2. Those who smoke: According to the World Health Organisation (WHO), smoking tobacco increases the risk factors associated with Covid-19. Although there is currently a dearth of enough well-designed peer-reviewed population-based studies to properly define the link between SARS-CoV-2 infection and smoking, a study by researchers from King’s College London in January showed that smokers are more likely to be hospitalised from Covid-19 and were more likely to have a higher symptom burden than non-smokers.
3. Those with non-communicable diseases (NCDs): Certain NCDs in individuals increase Covid-19 vulnerability and make them more susceptible to contracting the coronavirus disease. These include:
i) Cardiovascular disease - These include heart conditions such as heart failure, coronary artery disease, cardiomyopathies or hypertension. According to WHO, the aforementioned factors have been found to increase the odds for severe Covid-19 by 2.3, 2.9, and 3.9 times, respectively, in a meta-analysis. In another study, it was found that hypertension increased the risk of mortality from Covid-19 by 3.5 times, WHO said in its guidelines on Covid-19 and NCDs.
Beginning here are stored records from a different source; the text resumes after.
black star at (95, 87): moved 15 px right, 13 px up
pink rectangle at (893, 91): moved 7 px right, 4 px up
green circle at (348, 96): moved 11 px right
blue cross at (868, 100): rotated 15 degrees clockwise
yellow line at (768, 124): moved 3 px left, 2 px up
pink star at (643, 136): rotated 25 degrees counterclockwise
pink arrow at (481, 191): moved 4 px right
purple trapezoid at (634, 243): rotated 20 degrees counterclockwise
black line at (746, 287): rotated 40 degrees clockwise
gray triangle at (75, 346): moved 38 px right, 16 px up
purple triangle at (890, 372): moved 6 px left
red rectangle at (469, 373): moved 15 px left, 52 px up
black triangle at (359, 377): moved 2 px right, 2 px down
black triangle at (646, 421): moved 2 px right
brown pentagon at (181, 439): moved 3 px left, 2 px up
ii) Chronic Respiratory Disease - These include chronic lung diseases, such as moderate to severe asthma, chronic obstructive pulmonary diseases (COPD), such as emphysema or chronic bronchitis, scarred lung tissue or interstitial lung disease (including idiopathic pulmonary fibrosis), cystic fibrosis, and pulmonary hypertension (high blood pressure in the lungs). A study in the United Kingdom suggested that the presence of the aforementioned conditions increases patients' risk of severe complications or death from Covid-19, as per a WHO report.
iii) Diabetes - The United Nations interagency task force on NCDs reported in a systematic review that people with diabetes were up to three times more likely to have severe symptoms or die of Covid-19, and the situation is worse for people with uncontrolled diabetes. The American Diabetes Association says that while there are not enough studies to show whether people with either type-1 or type-2 diabetes are more likely to get Covid-19 than the general population, it is evident that diabetic people are more likely to have worse complications once they get it and may have a higher chance of developing severe symptoms and complications.
iv) Cancer - Cancer patients are more likely to experience severe Covid-19. A multicentre study conducted in China's Wuhan, and published in The Lancet medical journal, last year showed that the mortality rate from Covid-19 was significantly increased in patients with cancer and was particularly high among those with blood cancers. A new study in January earlier this year also found that patients with inactive cancer and not currently undergoing treatments for the deadly disease also face a significantly higher risk of severe illness from Covid-19.